Micah Fink is gathering combat veterans in the backwoods of Montana with a fleet of horses and plenty of survival gear. The aim: to change the way soldiers re-enter civilian life.

The 37-year-old former Navy SEAL and combat medic had 10 years in Iraq, Afghanistan and other conflict zones. Then he spent four years as a paramilitary operative. “Going to war doesn’t make you a victim,” he says.

Since 2013, Mr. Fink has been trail boss and CEO of Heroes and Horses, a Manhattan, Montana-based nonprofit organization that takes veterans suffering from post-traumatic stress disorder through an intensive horse-packing and wilderness survival challenge.

Participants must commit to the entire three-phase program, which aims to put veterans back into a raw, high-pressure environment—without the violence of combat—so they can reclaim that part of themselves that is lost, he says.

Struggling veterans often come to his program after years of traditional therapy and medication, and often they’re still having issues.

“Treatment programs are all designed to take the struggle away and take the pain away, but it’s struggle that gives things value,” he says.

Mr. Fink knows his views are controversial. Instead of trying to eliminate stressors, he seeks to re-create the level of intensity and sense of purpose that will be familiar to most soldiers.

Heroes and Horses takes veterans into Montana’s Bob Marshall Wilderness for up to four weeks. No experience is necessary.

Still, Mr. Fink says this isn't a vacation. They get sleeping bags but no tents. No electronic devices are allowed. No alcohol. No smoking on horseback.

Mr. Fink’s packing routine is based on worst-case-scenarios, of which there are many.

“Let’s say I’m 60 miles into the backcountry and a bear runs out of the woods. I get bucked off, and my pack mules and saddle horse bolt.

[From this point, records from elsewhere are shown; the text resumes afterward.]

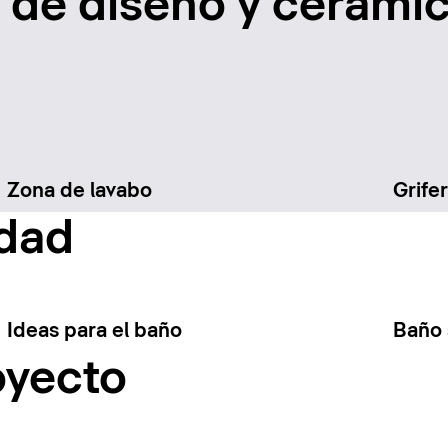
de diseño y cerámic
Zona de lavabo
Grifer
idad
Ideas para el baño
Baño 
oyecto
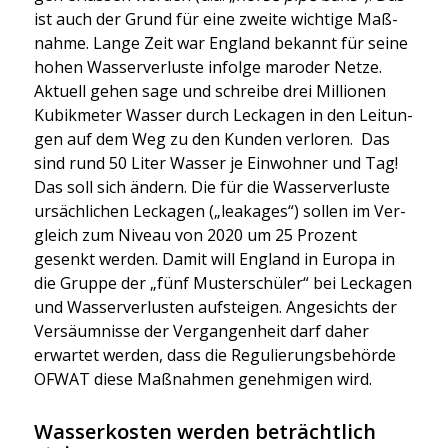
ist auch der Grund für eine zwei­te wich­ti­ge Maß­
nah­me. Lan­ge Zeit war Eng­land bekannt für sei­ne
hohen Was­ser­ver­lus­te infol­ge maro­der Net­ze.
Aktu­ell gehen sage und schrei­be drei Mil­lio­nen
Kubik­me­ter Was­ser durch Lecka­gen in den Lei­tun­
gen auf dem Weg zu den Kun­den ver­lo­ren. Das
sind rund 50 Liter Was­ser je Ein­woh­ner und Tag!
Das soll sich ändern. Die für die Was­ser­ver­lus­te
ursäch­li­chen Lecka­gen („leaka­ges“) sol­len im Ver­
gleich zum Niveau von 2020 um 25 Pro­zent
gesenkt wer­den. Damit will Eng­land in Euro­pa in
die Grup­pe der „fünf Mus­ter­schü­ler“ bei Lecka­gen
und Was­ser­ver­lus­ten auf­stei­gen. Ange­sichts der
Ver­säum­nis­se der Ver­gan­gen­heit darf daher
erwar­tet wer­den, dass die Regu­lie­rungs­be­hör­de
OFWAT die­se Maß­nah­men geneh­mi­gen wird.
Wasserkosten werden beträchtlich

Things can get terminal quick,” he says.

His first-line gear—items he has with him at all times—include a GPS unit, compass, a magnesium fire-starter and a fixed-blade.

He carries a .44 Magnum and bear spray. “Moose are a big problem and you always have to think about grizzly bears,” he says.

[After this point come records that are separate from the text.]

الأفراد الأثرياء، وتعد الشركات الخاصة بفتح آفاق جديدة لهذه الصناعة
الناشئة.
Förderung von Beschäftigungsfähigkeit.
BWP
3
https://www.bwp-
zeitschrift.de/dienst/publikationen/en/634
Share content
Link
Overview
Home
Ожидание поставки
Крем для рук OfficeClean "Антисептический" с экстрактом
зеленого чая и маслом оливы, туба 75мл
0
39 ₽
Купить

In his pocket, he always keeps a little plastic bag with a few cotton balls rubbed in Vaseline to use as kindling in the rain.

He wears his riding vest, leather gloves, chaps, boots, spurs and his lucky cowboy hat.

He’s just as enamored with high-tech gear as the next military guy. “But how many pairs of nice Gore-Tex pants did I have to shred on tree branches before I learned?” he says. “There’s a place for heavy-duty leather cowboy stuff.”

If he loses his pack mules, but manages to hang on to his saddle horse, then he’ll have his saddle bags, which hold his second-line gear: a King rope, medical kit, emergency blanket, energy bars, steel water bottle, extra horseshoes, a hammer, a small water bottle filled with fishing line, hooks, iodine tablets, cordage and a signaling mirror, and his Sonicare electric toothbrush.

“It’ll be dead quiet, the moon will be out, wolves howling…and you’ll hear the ‘bzzzzz!’ of me brushing my teeth,” he says.

About 40 veterans have participated in Heroes and Horses so far. Mr. Fink is working to expand the program, because this year 154 veterans applied for 16 spots.